#### [Required work]
What you output must be the exact lines from the first line of the data through the one holding "VOIR LA BANDE-ANNONCE", with no pictures.

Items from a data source

=== Section Start ===

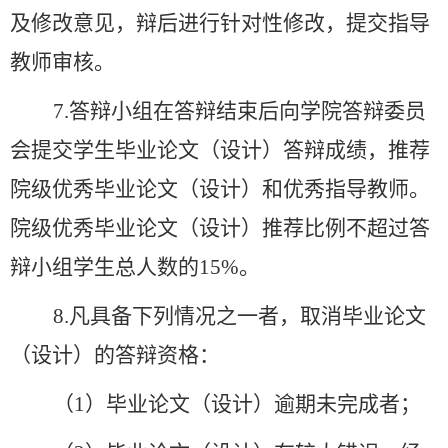
及修改意见，辩后进行针对性修改，
提交指导
教师审核
。
7
.答辩小组在答辩结束后向学院答辩委员
会提交学生毕业论文（设计）答辩成绩，推荐
院级优秀毕业论文（设计）和优秀指导教师。
院级优秀毕业论文（设计）推荐比例不超过答
辩小组学生总人数的15%。
8
.凡具备下列情况之一者，取消毕业论文
（设计）的答辩资格：
（
1）毕业论文（设计）逾期未完成者；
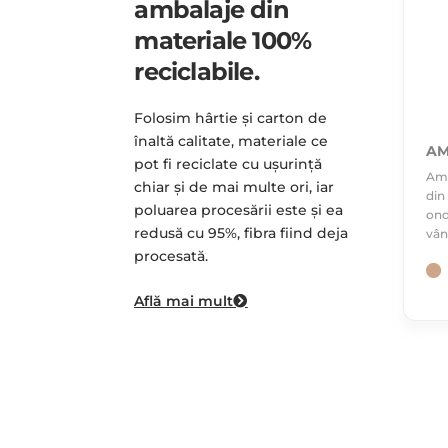
ambalaje din
materiale 100%
reciclabile.
Folosim hârtie și carton de
înaltă calitate, materiale ce
AM
pot fi reciclate cu ușurință
Amb
chiar și de mai multe ori, iar
din
poluarea procesării este și ea
ond
redusă cu 95%, fibra fiind deja
vân
procesată.
Află mai mult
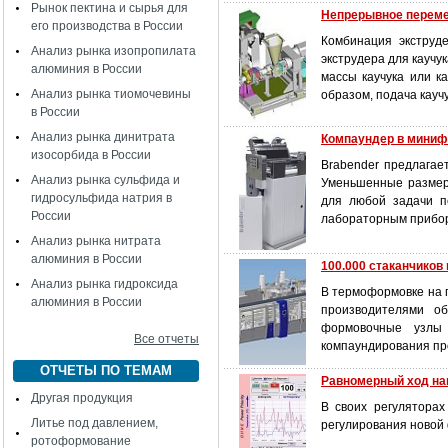
Рынок пектина и сырья для
Непрерывное переме
его производства в России
Комбинация экструд
Анализ рынка изопропилата
экструдера для каучу
алюминия в России
массы каучука или к
Анализ рынка тиомочевины
образом, подача кауч
в России
Анализ рынка динитрата
Компаундер в мини
изосорбида в России
Brabender предлагае
Анализ рынка сульфида и
Уменьшенные размер
гидросульфида натрия в
для любой задачи п
России
лабораторным прибо
Анализ рынка нитрата
алюминия в России
100.000 стаканчиков 
Анализ рынка гидроксида
В термоформовке на 
алюминия в России
производителями о
формовочные узлы 
Все отчеты
компаундирования пр
ОТЧЕТЫ ПО ТЕМАМ
Равномерный ход на
Другая продукция
В своих регулятора
Литье под давлением,
регулирования новой ф
ротоформование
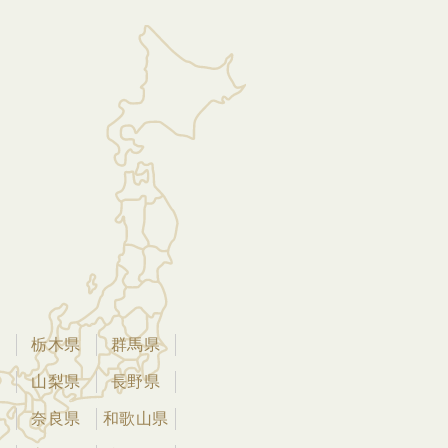
県
栃木県
群馬県
県
山梨県
長野県
県
奈良県
和歌山県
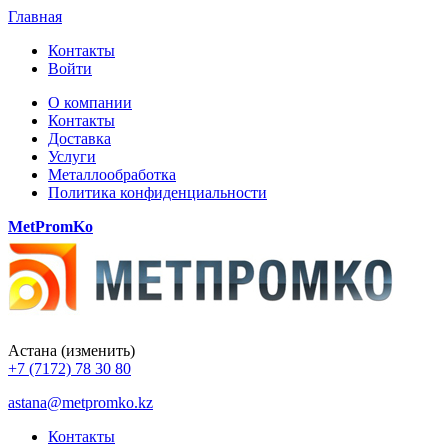
Главная
Контакты
Войти
О компании
Контакты
Доставка
Услуги
Металлообработка
Политика конфиденциальности
MetPromKo
Астана
(изменить)
+7 (7172) 78 30 80
astana@metpromko.kz
Контакты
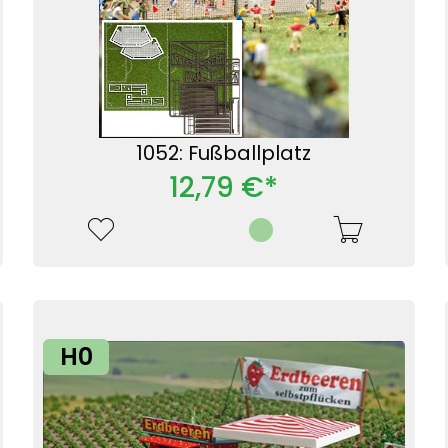
1052: Fußballplatz
12,79 €*
H0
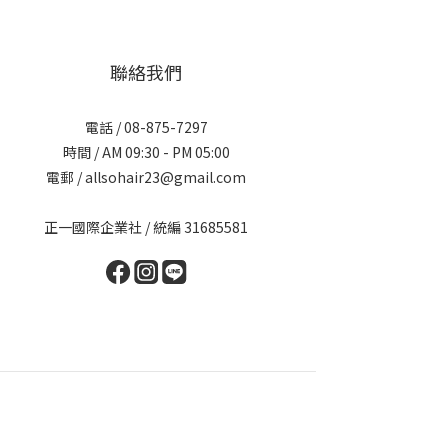
聯絡我們
電話 / 08-875-7297
時間 / AM 09:30 - PM 05:00
電郵 / allsohair23@gmail.com
正一國際企業社 / 統編 31685581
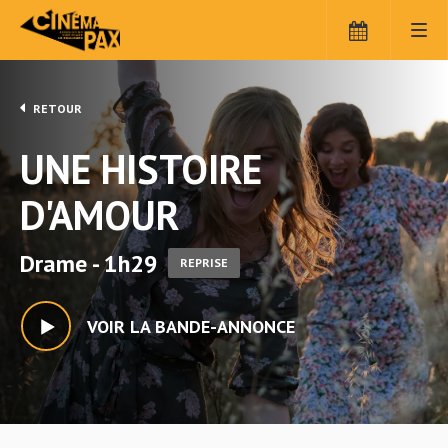
RETOUR
UNE HISTOIRE
D'AMOUR
Drame - 1h29
REPRISE
VOIR LA BANDE-ANNONCE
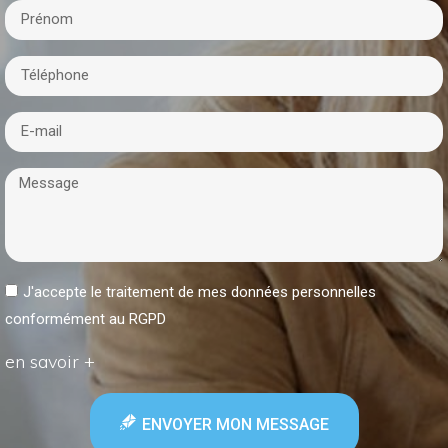
J'accepte le traitement de mes données personnelles
conformément au RGPD
en savoir +
ENVOYER MON MESSAGE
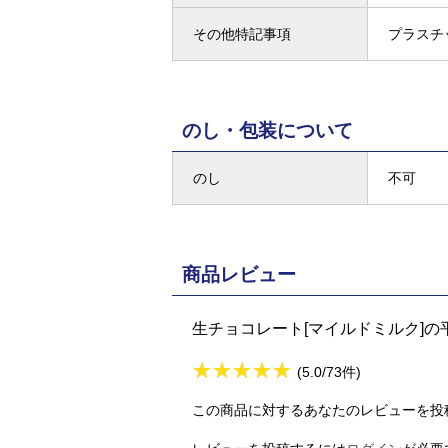
その他特記事項
プラスチ
のし・包装について
のし
不可
商品レビュー
生チョコレート[マイルドミルク]の
★
★★★★★
★
★
★
★
(5.0/73件)
この商品に対するあなたのレビューを投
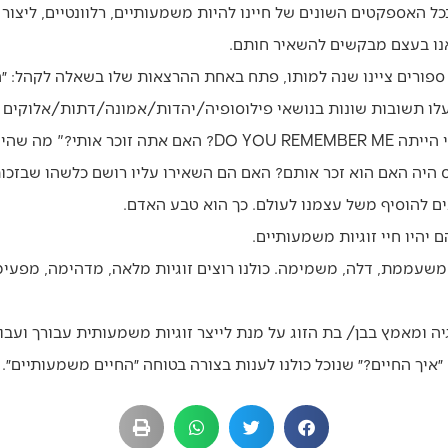
כל האספקטים השונים של חיינו להיות משמעותיים, רלוונטיים, ליצו
אנו בעצם מבקשים להשאיר חותם.
ת ספורים ציינו שנה למותו, פתח באחת ההרצאות שלו בשאלה לקהל: 
עלו תשובות שונות בנושאי פילוסופיה/יהדות/אמונה/דתות/אלוקים 
שהכי הרבה שאלו אותי במהלך חיי הייתה DO YOU REMEMBER ME? האם
היה האם הוא זכר אותם? האם הם השאירו עליו רושם כלשהו שבזכות
צים להוסיף משל עצמנו לעולם. כך הוא טבע האדם.
ם יהיו חיי זוגיות משמעותיים.
 משעממת, דלה, משמימה. כולנו רוצים זוגיות מלאה, מדהימה, מפעימ
 ומאמץ בבן/ בת הזוג על מנת לייצר זוגיות משמעותית עבורך ועבור
ך החיים?״ שנוכל כולנו לענות בצורה בטוחה ״החיים משמעותיים״.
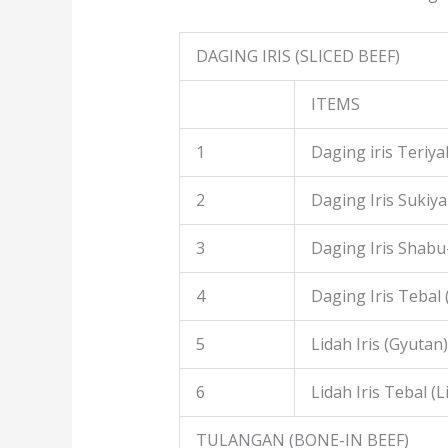
DAGING IRIS (SLICED BEEF)
ITEMS
1
Daging iris Teriyak
2
Daging Iris Sukiyak
3
Daging Iris Shabu
4
Daging Iris Tebal
5
Lidah Iris (Gyutan)
6
Lidah Iris Tebal (L
TULANGAN (BONE-IN BEEF)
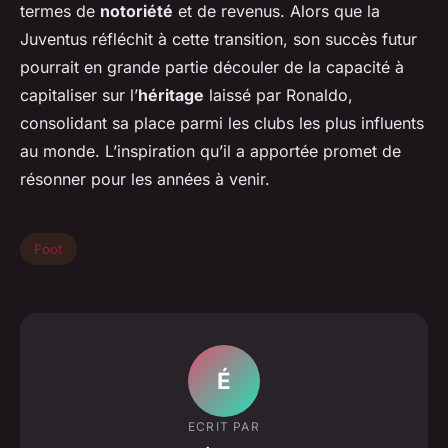
termes de
notoriété
et de revenus. Alors que la
Juventus réfléchit à cette transition, son succès futur
pourrait en grande partie découler de la capacité à
capitaliser sur l’
héritage
laissé par Ronaldo,
consolidant sa place parmi les clubs les plus influents
au monde. L’inspiration qu’il a apportée promet de
résonner pour les années à venir.
Foot
É
ECRIT PAR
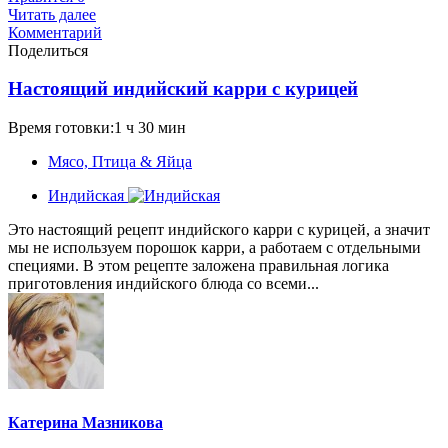
Читать далее
Комментарий
Поделиться
Настоящий индийский карри с курицей
Время готовки:1 ч 30 мин
Мясо, Птица & Яйца
Индийская
Это настоящий рецепт индийского карри с курицей, а значит
мы не используем порошок карри, а работаем с отдельными
специями. В этом рецепте заложена правильная логика
приготовления индийского блюда со всеми...
Катерина Мазникова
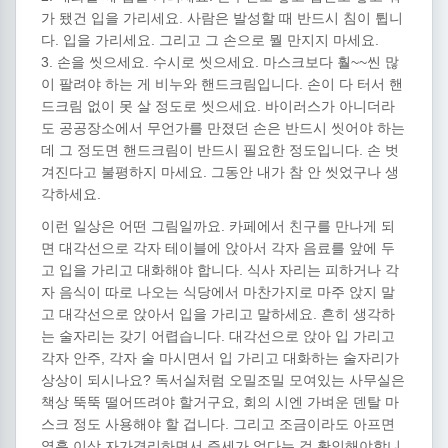
가 됐건 입을 가리세요. 사람은 발성할 때 반드시 침이 튑니
다. 입을 가리세요. 그리고 그 손으로 뭘 만지지 마세요.
3. 손을 씻으세요. 수시로 씻으세요. 마스크보다 훨~~씬 많
이 팔려야 하는 게 비누와 핸드크림입니다. 손이 다 터서 핸
드크림 없이 못 살 정도로 씻으세요. 바이러스가 아니더라
도 공공장소에서 무언가를 만졌던 손은 반드시 씻어야 하는
데 그 정도면 핸드크림이 반드시 필요한 정도입니다. 손 벗
겨진다고 불평하지 마세요. 그동안 내가 참 안 씻었구나 생
각하세요.
이런 일상은 어떤 그림일까요. 카페에서 친구를 만나게 되
면 대각선으로 각자 테이블에 앉아서 각자 음료를 앞에 두
고 입을 가리고 대화해야 합니다. 식사 자리는 피하거나 각
자 음식이 따로 나오는 식당에서 마찬가지로 마주 앉지 말
고 대각선으로 앉아서 입을 가리고 말하세요. 흔히 생각하
는 술자리는 갖기 어렵습니다. 대각선으로 앉아 입 가리고
각자 안주, 각자 술 마시면서 입 가리고 대화하는 술자리가
상상이 되시나요? 독서실처럼 오밀조밀 모여있는 사무실은
책상 뚝뚝 떨어뜨려야 할거구요, 회의 시엔 가벼운 덴탈 마
스크 정도 사용해야 할 겁니다. 그리고 조금이라도 아프면
열흘 이상 자가격리하면서 증세가 없다는 걸 확인해야합니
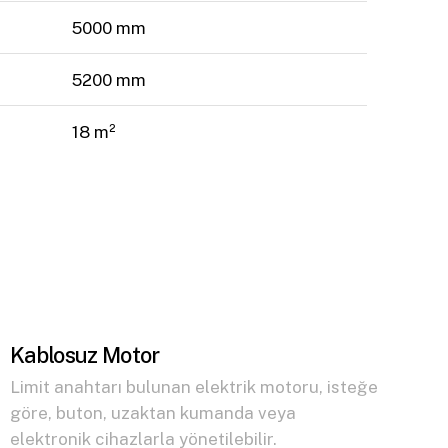
5000 mm
5200 mm
18 m²
Kablosuz Motor
Limit anahtarı bulunan elektrik motoru, isteğe
göre, buton, uzaktan kumanda veya
elektronik cihazlarla yönetilebilir.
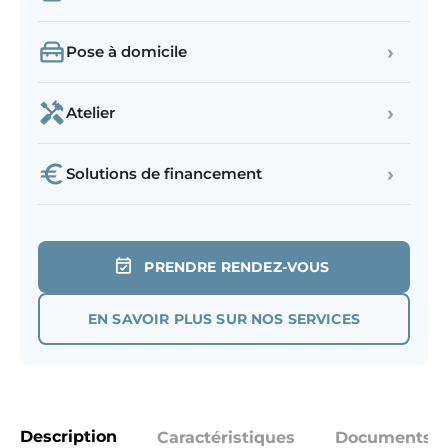
›
Pose à domicile
›
Atelier
›
Solutions de financement
PRENDRE RENDEZ-VOUS
EN SAVOIR PLUS SUR NOS SERVICES
Description
Caractéristiques
Documents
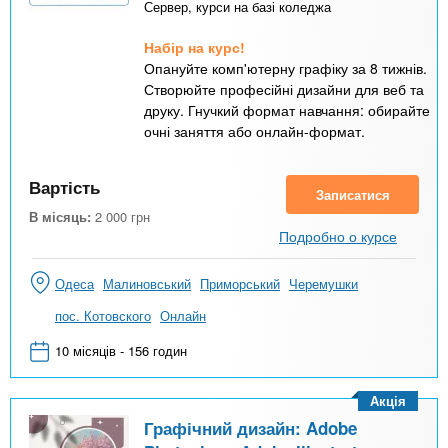
Сервер, курси на базі коледжа
Набір на курс!
Опануйте комп'ютерну графіку за 8 тижнів.
Створюйте професійні дизайни для веб та
друку. Гнучкий формат навчання: обирайте
очні заняття або онлайн-формат.
Вартість
Записатися
В місяць:
2 000
грн
Подробно о курсе
Одеса
Малиновський
Приморський
Черемушки
пос. Котовского
Онлайн
10 місяців - 156 годин
Акція
Графічний дизайн: Adobe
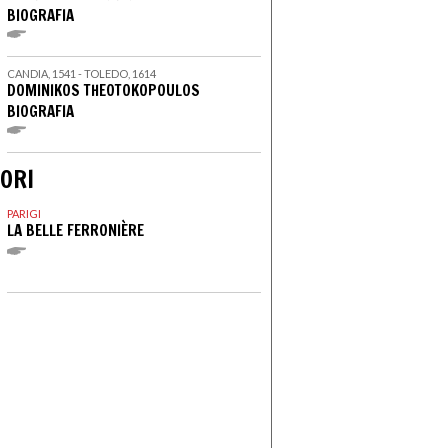
BIOGRAFIA
CANDIA, 1541 - TOLEDO, 1614
DOMINIKOS THEOTOKOPOULOS
BIOGRAFIA
ORI
PARIGI
LA BELLE FERRONIÈRE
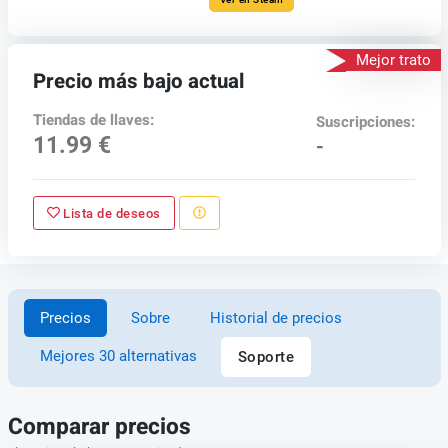
Mejor trato
Precio más bajo actual
Tiendas de llaves:
Suscripciones:
11.99 €
-
Lista de deseos
Precios
Sobre
Historial de precios
Mejores 30 alternativas
Soporte
Comparar precios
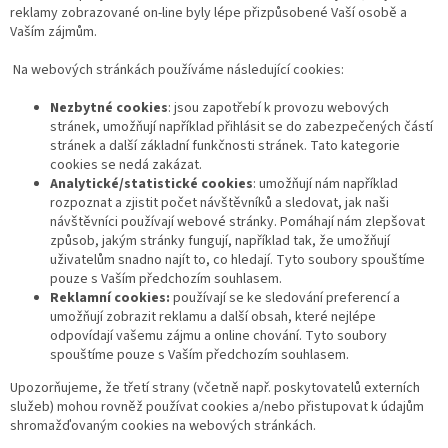
reklamy zobrazované on-line byly lépe přizpůsobené Vaší osobě a
Vaším zájmům.
Na webových stránkách používáme následující cookies:
Nezbytné cookies
: jsou zapotřebí k provozu webových
stránek, umožňují například přihlásit se do zabezpečených částí
stránek a další základní funkčnosti stránek. Tato kategorie
cookies se nedá zakázat.
Analytické/statistické cookies
: umožňují nám například
rozpoznat a zjistit počet návštěvníků a sledovat, jak naši
návštěvníci používají webové stránky. Pomáhají nám zlepšovat
způsob, jakým stránky fungují, například tak, že umožňují
uživatelům snadno najít to, co hledají. Tyto soubory spouštíme
pouze s Vaším předchozím souhlasem.
Reklamní cookies:
používají se ke sledování preferencí a
umožňují zobrazit reklamu a další obsah, které nejlépe
odpovídají vašemu zájmu a online chování. Tyto soubory
spouštíme pouze s Vaším předchozím souhlasem.
Upozorňujeme, že třetí strany (včetně např. poskytovatelů externích
služeb) mohou rovněž používat cookies a/nebo přistupovat k údajům
shromažďovaným cookies na webových stránkách.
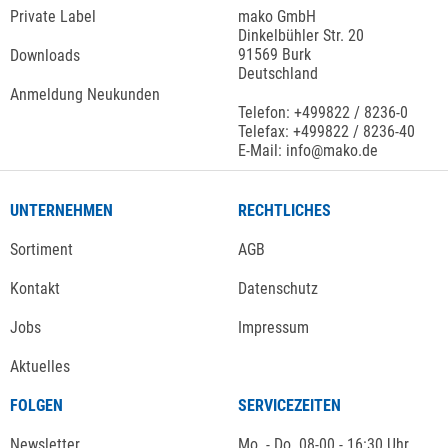
Private Label
mako GmbH
Dinkelbühler Str. 20
91569 Burk
Downloads
Deutschland
Anmeldung Neukunden
Telefon: +499822 / 8236-0
Telefax: +499822 / 8236-40
E-Mail: info@mako.de
UNTERNEHMEN
RECHTLICHES
Sortiment
AGB
Kontakt
Datenschutz
Jobs
Impressum
Aktuelles
FOLGEN
SERVICEZEITEN
Newsletter
Mo. - Do. 08-00 - 16:30 Uhr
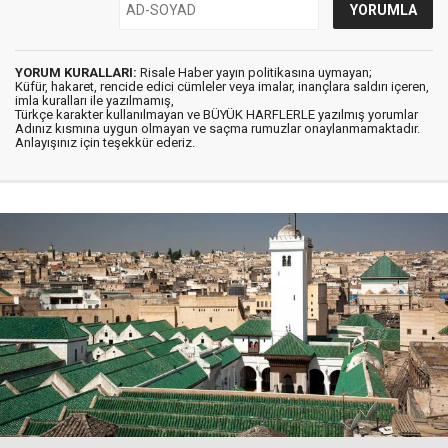
YORUM KURALLARI:
Risale Haber yayın politikasına uymayan;
Küfür, hakaret, rencide edici cümleler veya imalar, inançlara saldırı içeren,
imla kuralları ile yazılmamış,
Türkçe karakter kullanılmayan ve BÜYÜK HARFLERLE yazılmış yorumlar
Adınız kısmına uygun olmayan ve saçma rumuzlar onaylanmamaktadır.
Anlayışınız için teşekkür ederiz.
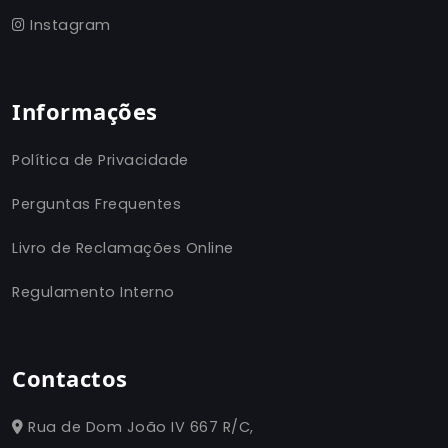
Instagram
Informações
Política de Privacidade
Perguntas Frequentes
Livro de Reclamações Online
Regulamento Interno
Contactos
Rua de Dom João IV 667 R/C,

=== Section End ===

#### [Response for this exercise]
及修改意见，辩后进行针对性修改，
提交指导
教师审核
。
7
.答辩小组在答辩结束后向学院答辩委员
会提交学生毕业论文（设计）答辩成绩，推荐
院级优秀毕业论文（设计）和优秀指导教师。
院级优秀毕业论文（设计）推荐比例不超过答
辩小组学生总人数的15%。
8
.凡具备下列情况之一者，取消毕业论文
（设计）的答辩资格：
（
1）毕业论文（设计）逾期未完成者；
ambalaje din
materiale 100%
reciclabile.
Folosim hârtie și carton de
înaltă calitate, materiale ce
AM
pot fi reciclate cu ușurință
Amb
chiar și de mai multe ori, iar
din
poluarea procesării este și ea
ond
redusă cu 95%, fibra fiind deja
vân
procesată.
Află mai mult
Рынок пектина и сырья для
Непрерывное переме
его производства в России
Комбинация экструд
Анализ рынка изопропилата
экструдера для каучу
алюминия в России
массы каучука или к
Анализ рынка тиомочевины
образом, подача кауч
в России
Анализ рынка динитрата
Компаундер в мини
изосорбида в России
Brabender предлагае
Анализ рынка сульфида и
Уменьшенные размер
гидросульфида натрия в
для любой задачи п
России
лабораторным прибо
Анализ рынка нитрата
алюминия в России
100.000 стаканчиков 
Анализ рынка гидроксида
В термоформовке на 
алюминия в России
производителями о
формовочные узлы 
Все отчеты
компаундирования пр
ОТЧЕТЫ ПО ТЕМАМ
Равномерный ход на
Другая продукция
В своих регулятора
Литье под давлением,
регулирования новой ф
ротоформование
県
栃木県
群馬県
県
山梨県
長野県
県
奈良県
和歌山県
Главная
Контакты
Войти
О компании
Контакты
Доставка
Услуги
Металлообработка
Политика конфиденциальности
MetPromKo
Астана
(изменить)
+7 (7172) 78 30 80
astana@metpromko.kz
Контакты
1052: Fußballplatz
12,79 €*
H0
聯絡我們
電話 / 08-875-7297
時間 / AM 09:30 - PM 05:00
電郵 / allsohair23@gmail.com
正一國際企業社 / 統編 31685581
RETOUR
UNE HISTOIRE
D'AMOUR
Drame - 1h29
REPRISE
VOIR LA BANDE-ANNONCE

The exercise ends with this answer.